Task details
Every entry below should be reproduced exactly; no picture is to be included.

(Saved entries)
___

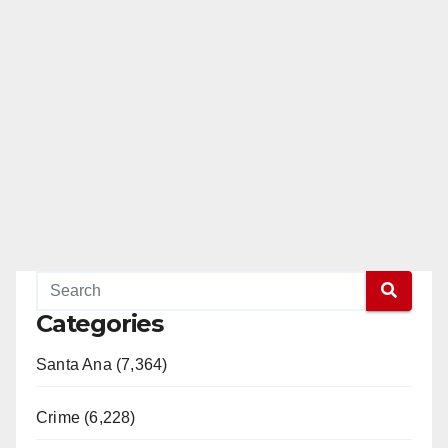
Categories
Santa Ana (7,364)
Crime (6,228)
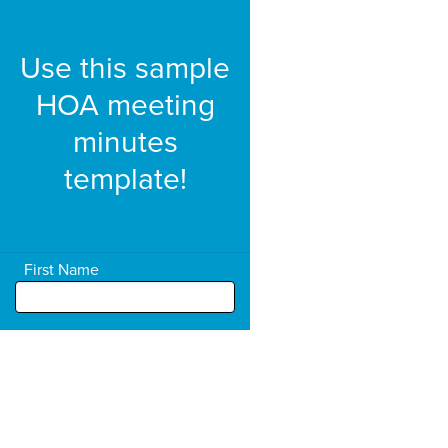
Use this sample
HOA meeting
minutes
template!
First Name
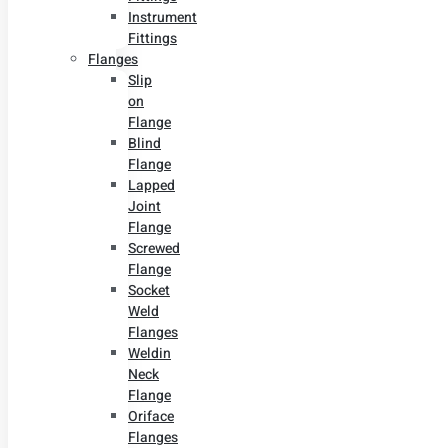
Instrument
Fittings
Flanges
Slip
on
Flange
Blind
Flange
Lapped
Joint
Flange
Screwed
Flange
Socket
Weld
Flanges
Weldin
Neck
Flange
Oriface
Flanges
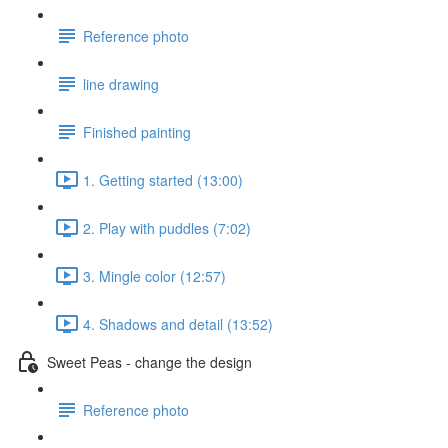
Reference photo
line drawing
Finished painting
1. Getting started (13:00)
2. Play with puddles (7:02)
3. Mingle color (12:57)
4. Shadows and detail (13:52)
Sweet Peas - change the design
Reference photo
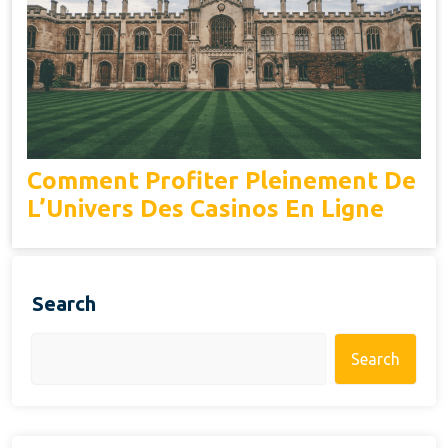
Comment Profiter Pleinement De
L’Univers Des Casinos En Ligne
Search
Search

___

Solution for this exercise
Categories
Santa Ana (7,364)
Crime (6,228)
Use this sample
HOA meeting
minutes
template!
First Name
Instrument
Fittings
Flanges
Slip
on
Flange
Blind
Flange
Lapped
Joint
Flange
Screwed
Flange
Socket
Weld
Flanges
Weldin
Neck
Flange
Oriface
Flanges
Reference photo
line drawing
Finished painting
1. Getting started (13:00)
2. Play with puddles (7:02)
3. Mingle color (12:57)
4. Shadows and detail (13:52)
Sweet Peas - change the design
Reference photo
Comment Profiter Pleinement De
L’Univers Des Casinos En Ligne
Search
Search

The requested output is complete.